*** Dataset records ***

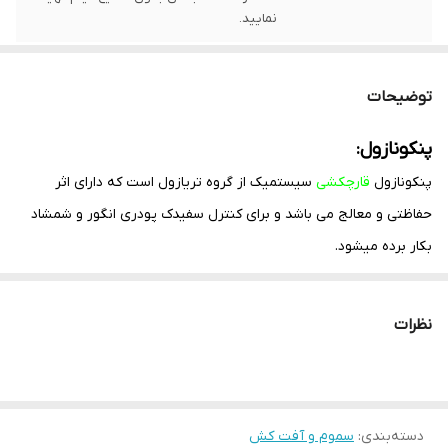
نمایید.
توضیحات
پنکونازول:
پنکونازول
قارچکشی
سیستمیک از گروه تریازول است که دارای اثر
حفاظتی و معالج می باشد و برای کنترل سفیدک پودری انگور و شمشاد
بکار برده میشود.
نحوه اثر پنکونازول:
پنکونازول از بیوسنتز ارگوسترول جلوگیری میکند و سبب توقف توسعه
نظرات
قارچ میگردد.پنکونازول از طریق برگ ها جذب میشود و در داخل آوندهای
گیاه دارای حرکت پایین به بالا میباشد.
طریقه مصرف پنکونازول:
دسته‌بندی
:
سموم و آفت کش
ابتدا طبق جدول مصرف ذیل مقدار توصیه شده از پنکونازول را داخل یک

***

Task
Every line above with the word "پنکونازول" belongs in the answer, copied as written.

Answer to the problem
پنکونازول:
پنکونازول
نحوه اثر پنکونازول:
پنکونازول از بیوسنتز ارگوسترول جلوگیری میکند و سبب توقف توسعه
قارچ میگردد.پنکونازول از طریق برگ ها جذب میشود و در داخل آوندهای
طریقه مصرف پنکونازول:
ابتدا طبق جدول مصرف ذیل مقدار توصیه شده از پنکونازول را داخل یک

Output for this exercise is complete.